Growth marketing hinges around a few fundamental concepts. In this article we'll delve into growth engines, which are ways to think about how to turn your growth into machines that you can speed up. We'll also explore loops, of which there are various different types, which should help steer your growth marketing thinking towards ensuring you have loops built into your marketing strategy.
A growth engine is a set of activities that you can systematically undertake to drive growth. This could be as simple as running an AdWords campaign or blogging and sharing your content. Typically though, these are more complex constructs made up of lots of moving parts. Lots of parts usually means that the engine can be iterated on and optimised well by tackling each part at a time. These parts combine to create your growth engine. They wouldn’t be engines unless you could step on the throttle to rev up the engine. So ensure that when you model out your growth engine you know the key levers that you can use to accelerate the engine.
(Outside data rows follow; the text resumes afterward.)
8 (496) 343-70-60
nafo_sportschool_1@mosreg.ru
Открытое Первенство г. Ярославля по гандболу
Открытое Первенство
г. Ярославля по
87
An example could be a store that drives some traffic through an Adwords campaign, collects email addresses by a popup on first visit and then retargets visitors who proceed to view a product using an ad network. They then email the users they’ve collected and ask them to refer their friends. All of these parts combine to create this business’ growth engine. In this case, to accelerate the growth engine you would drive more traffic from the AdWords campaign.
Once you have a growth engine, you should start to think about loops. Here is an example of a very simple loop describing a referral system. For every user acquired they refer 0.4 new users. So that:
Users acquired = 1000 New users referred = (1000 * 0.4) = 400
Users acquired = 400 New users referred = (400 * 0.4) = 160
Users acquired = 160 New users referred = (160 * 0.4) = 64
Users acquired = 64 New users referred = (64 * 0.4) = 25.6 This will continue to infinity!
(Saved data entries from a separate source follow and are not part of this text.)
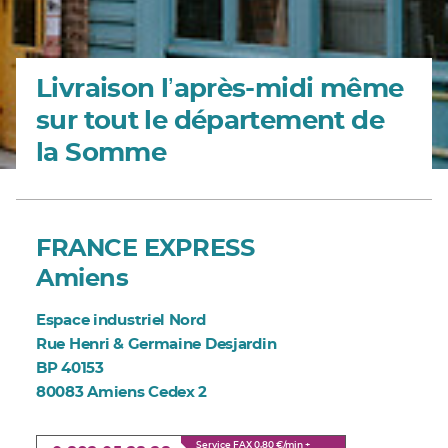
Livraison lʼaprès-midi même
sur tout le département de
la Somme
FRANCE EXPRESS
Amiens
Espace industriel Nord
Rue Henri & Germaine Desjardin
BP 40153
80083 Amiens Cedex 2
Service FAX 0,80 €/min +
The ratio between the cycles, in the example above 0.4, is what we call the cycle ratio. We can use the cycle ratio to derive a metric called a growth multiplier using the formula below (it saves us extrapolating all the cycles like the above):
Growth multiplier = 1 / (1 - cycle ratio)
In the example above, the growth multiplier would be:
Growth multiplier = 1 / (1 - 0.4) = 1.7x
This means that for every cohort of users that you introduce to your product (e.g. 1000), you will actually receive 1.7x users (e.g. 1700). 1000 of these were the core cohort and 700 were referred by the cohort.
Be aware of how the growth multiplier changes with higher cycle ratios. If you had a cycle ratio of 0.8 (i.e. a 100% improvement), your growth multiplier would actually be 5 (a 194% increase) as the relationship is not-linear.
Loops underpin the holy-grail of growth marketing, exponential growth. If you have a growth multiplier greater than 2x, your initial cohort of users will generate more than themselves in return and the loop will grow larger with every cycle. This is how we define non-linear, exponential growth.
There are three common types of loops to be aware of: viral, paid and user-generated content. You should see whether you can incorporate one of these into your product.
Caveat: loops are hypothetical and you’ll need to ensure you have a product that people engage with and love to really get loops working within your feature set, this is especially true of the viral loop and the UGC loop.